I barely managed to visit the Very Smallholding for a couple of weeks, so now I’ve got a jobs list that is taking over several pages of an exercise book. Having dealt with some of the more urgent items, I decided it was time to clear the path to the wilderness at the bottom of the garden.
After some minutes hacking with a scythe, I found something a bit bigger than a bramble.
That wasn’t there before.
A couple of weeks ago a big storm passed over and clearly it was too much for the large pear tree that had been growing in the bottom of the garden. The tree was probably almost twenty metres tall. I can’t get over the idea that we have a ‘garden’ big enough that we can drop a twenty metre tree and not notice it for two weeks.
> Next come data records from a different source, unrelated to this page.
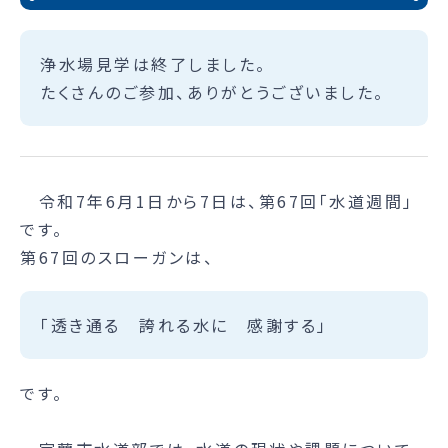
浄水場見学は終了しました。
たくさんのご参加、ありがとうございました。
令和7年6月1日から7日は、第67回「水道週間」
です。
第67回のスローガンは、
「透き通る 誇れる水に 感謝する」
です。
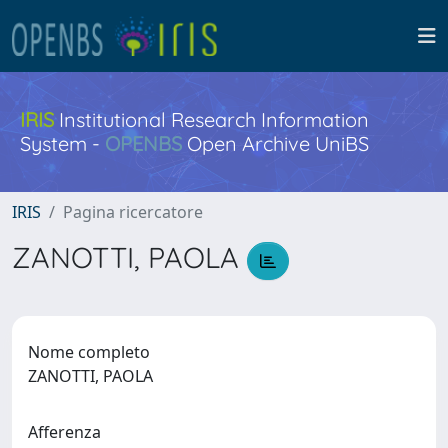
IRIS
Institutional Research Information
System -
OPENBS
Open Archive UniBS
IRIS
Pagina ricercatore
ZANOTTI, PAOLA
Nome completo
ZANOTTI, PAOLA
Afferenza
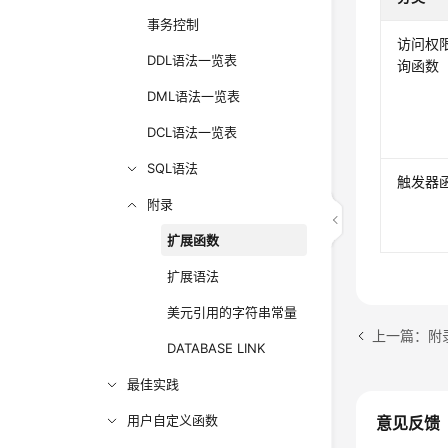
事务控制
访问权
DDL语法一览表
询函数
DML语法一览表
DCL语法一览表
SQL语法
触发器
附录
扩展函数
扩展语法
美元引用的字符串常量
上一篇：附
DATABASE LINK
最佳实践
用户自定义函数
意见反馈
So now I’ve got a lot of firewood sitting in the bottom of the garden like a whale in a goldfish bowl and I’ve got to work out what to do with it, and how.
Of course, I’m planning all the awesome things I can do now there’s more sun in this part of the garden, and how I could use the wood in my carpentry course or for interesting artwork, conveniently glossing over the fact that the thing must weigh a couple of tonnes and I’ve got to somehow get it up a slippery hill, after cutting it.
This is the bottom end of the Very Smallholding, after I attacked it with a scythe. If you look very, very carefully (or click on the picture for a bigger version) you can see the effects of the scything to the left hand side. When my arms can lift the scythe again I’ll try and hack a way to the base of those trees up the hill: letting all that fruit go to rot is just silly.
Because of all the trees this part of the garden is far more pleasant than the terrace on hot days, so this year I’d like to cover the cleared area so the brambles don’t get out again, so the space down here remains open and usable as a picnic area or something.
It would be even better if we could clear just a few of those brambles off the hill, and make raked seating and a small performance space, using the area I’ve already cleared as a stage.
Of course for that to happen I really need to put steps on the hill, unless I want guests to slide down it, and I should probably get myself into gear making a decent on-site privvy.
Still, it’s a nice idea.
On the top of the hill, the vegetable garden is growing : the early potatoes have taken over the middle bed and the main crop has broken through the leaf mulch.
(see previous post to compare this to last month)
The pumpkins are beginning to grow. Slowly. Perhaps they need some coffee. Slug trap in the background.
On the main bed the seeds are growing well, if anonymously. (When labelling plants, use a waterproof pen). Notice highly artistic arangements of seed rows.
That’s definitely a bramble which I’m pretty sure wasn’t here yesterday. At least it’s the weekend, so I’ve lots of time to hoe the beds and work through the never ending jobs list.
Or maybe sit in the shade dreaming of Amphitheatres.
Trying to defy physics a couple of weeks ago by making support for the french beans that won’t collapse as soon as the wind blows, despite not having anything like enough poles to support it.
The supports are still standing and the garden has moved on a lot since. I really need to take some photographs.